During this whole time I was seeing a neurologist (I had two in Texas), typically once a year sometimes for larger stretches because I didn't have much going on.  Both thought overall I was doing as well as I would have been doing taking the shots.  When the two larger relapses happened, my neurologist would bring up other medications.  The shots had gotten better and then there was an oral medication but I just didn't think they would be any better then what I was doing so I never did it.

That leads me to now.  My second Texas neurologist retired on me too. A brain MRI I had done for hearing loss found I had active lesions so my primary Dr wanted me to follow-up with a neurologist.  Now, I have a neurologist who specializes in MS for the first time since we moved to Texas (10 years ago already!) and he said. "You are doing good but I want to keep you good and this is the best way I know how".  My husband and I took in all the things I've been through and realized maybe it's time to do something else.  I've been lucky but I've also had MS for almost 15 years now.  No one knows how many lesions are too many and what pushes you from RRMS (Relapse Remitting) to SPMS (Secondary Progressive).  They just know that every year after 10 years it gets more and more likely.
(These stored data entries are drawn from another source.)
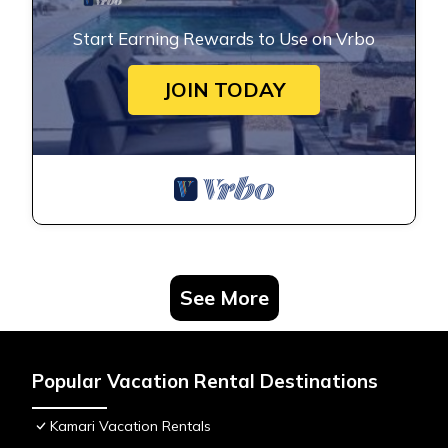
Start Earning Rewards to Use on Vrbo
JOIN TODAY
See More
Popular Vacation Rental Destinations
Kamari Vacation Rentals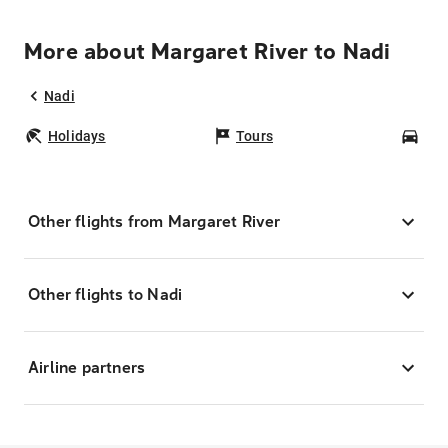
More about Margaret River to Nadi
Nadi
Holidays
Tours
Car
Other flights from Margaret River
Other flights to Nadi
Airline partners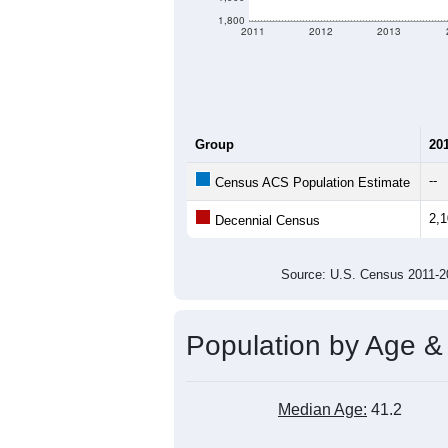
1,800
2011
2012
2013
Group
20
--
Census ACS Population Estimate
2,
Decennial Census
Source: U.S. Census 2011
Population by Age &
Median Age:
41.2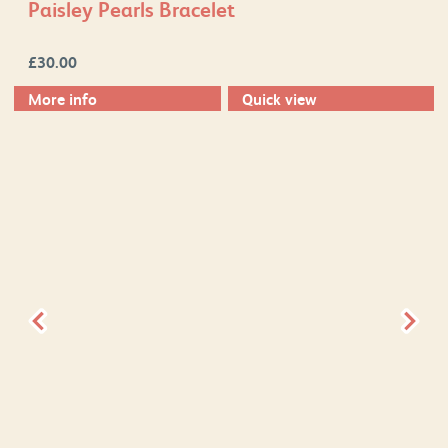
Paisley Pearls Bracelet
£
30.00
More info
Quick view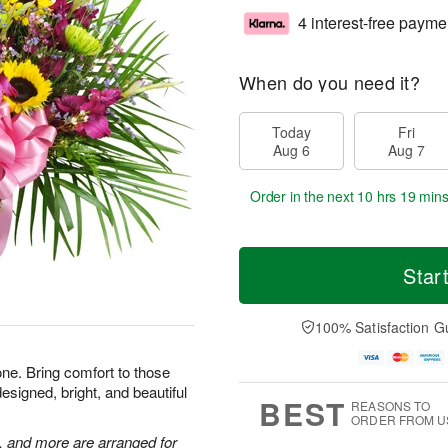
4 interest-free payme
When do you need it?
Today
Fri
Aug 6
Aug 7
Order in the next
10 hrs 19 min
Star
100% Satisfaction G
one. Bring comfort to those
esigned, bright, and beautiful
BEST
REASONS TO
ORDER FROM U
, and more are arranged for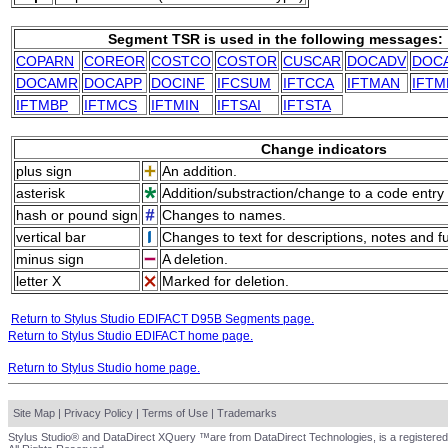
Segment TSR is used in the following messages:
COPARN
COREOR
COSTCO
COSTOR
CUSCAR
DOCADV
DOC
DOCAMR
DOCAPP
DOCINF
IFCSUM
IFTCCA
IFTMAN
IFTM
IFTMBP
IFTMCS
IFTMIN
IFTSAI
IFTSTA
Change indicators
plus sign
An addition.
asterisk
Addition/substraction/change to a code entry 
hash or pound sign
Changes to names.
vertical bar
Changes to text for descriptions, notes and f
minus sign
A deletion.
letter X
Marked for deletion.
Return to Stylus Studio EDIFACT D95B Segments page.
Return to Stylus Studio EDIFACT home page.
Return to Stylus Studio home page.
Site Map
|
Privacy Policy
|
Terms of Use
|
Trademarks
Stylus Studio® and DataDirect XQuery ™are from DataDirect Technologies, is a registered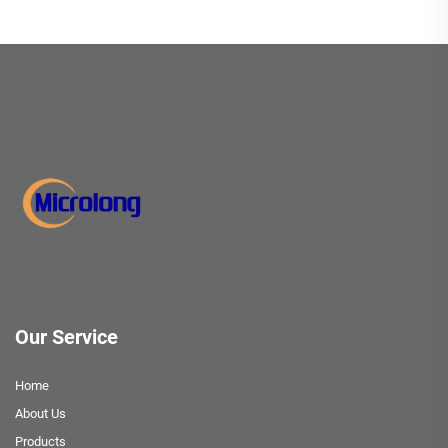
Our Service
Home
About Us
Products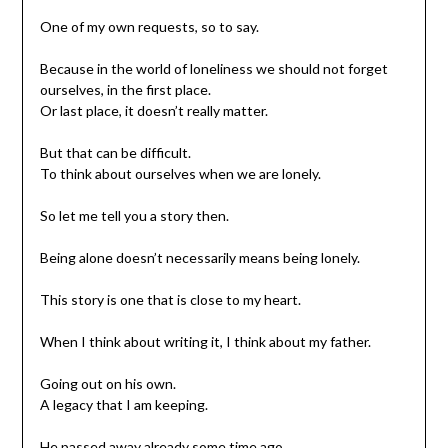
One of my own requests, so to say.
Because in the world of loneliness we should not forget
ourselves, in the first place.
Or last place, it doesn’t really matter.
But that can be difficult.
To think about ourselves when we are lonely.
So let me tell you a story then.
Being alone doesn’t necessarily means being lonely.
This story is one that is close to my heart.
When I think about writing it, I think about my father.
Going out on his own.
A legacy that I am keeping.
He passed away already some time ago.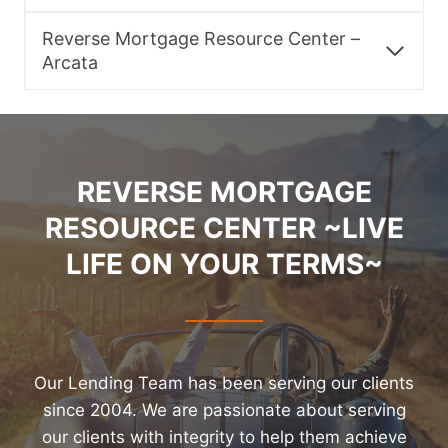
Reverse Mortgage Resource Center –
Arcata
REVERSE MORTGAGE
RESOURCE CENTER ~LIVE
LIFE ON YOUR TERMS~
Our Lending Team has been serving our clients
since 2004. We are passionate about serving
our clients with integrity to help them achieve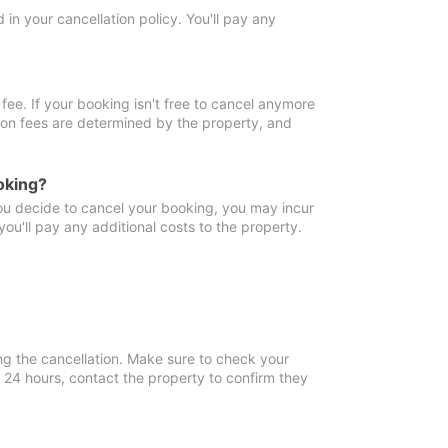
in your cancellation policy. You'll pay any
fee. If your booking isn't free to cancel anymore
tion fees are determined by the property, and
oking?
you decide to cancel your booking, you may incur
ou'll pay any additional costs to the property.
ng the cancellation. Make sure to check your
n 24 hours, contact the property to confirm they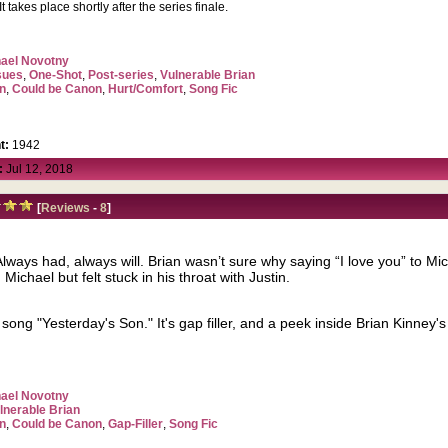
t takes place shortly after the series finale.
ael Novotny
sues
,
One-Shot
,
Post-series
,
Vulnerable Brian
n
,
Could be Canon
,
Hurt/Comfort
,
Song Fic
t:
1942
:
Jul 12, 2018
[
Reviews
-
8
]
Always had, always will. Brian wasn’t sure why saying “I love you” to Mic
ichael but felt stuck in his throat with Justin.
s song "Yesterday's Son." It's gap filler, and a peek inside Brian Kinney'
ael Novotny
lnerable Brian
n
,
Could be Canon
,
Gap-Filler
,
Song Fic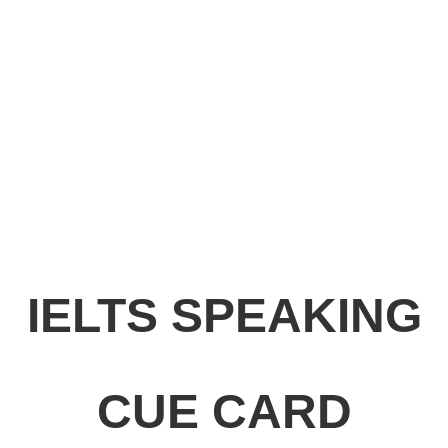
IELTS SPEAKING
CUE CARD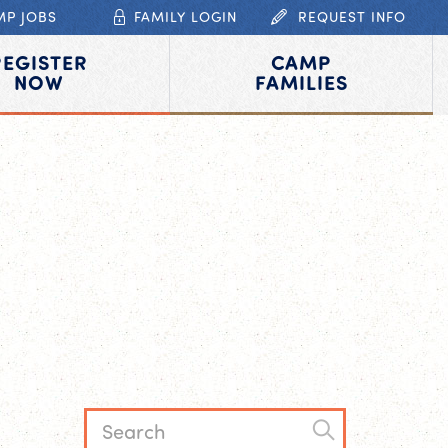
MP JOBS
FAMILY LOGIN
REQUEST INFO
REGISTER
CAMP
NOW
FAMILIES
I don't even know how I got MS in the first place or really what side of the family it came from.  My family on my paternal grandfather's side has skin cancer.  Almost all of us including my grandfather have had abnormal moles, Basel cell skin cancer and I have had a melanoma.  But not really autoimmune diseases.  My maternal grandmother and all her sisters had thyroid issues as they got older and my grandmother also had rheumatoid arthritis as she got older and my mom does now.  I know those are autoimmune diseases but they also just happen when you get older so I am not sure that is really related.

Anyway, I do feel like this medication is extreme but I am hoping it will reboot my system so that I no longer have this flaw in my immune system and I want to use the knowledge I have for eating and general self-care to make sure I don't develop it again.  I am also trying hard to make sure my kids never do.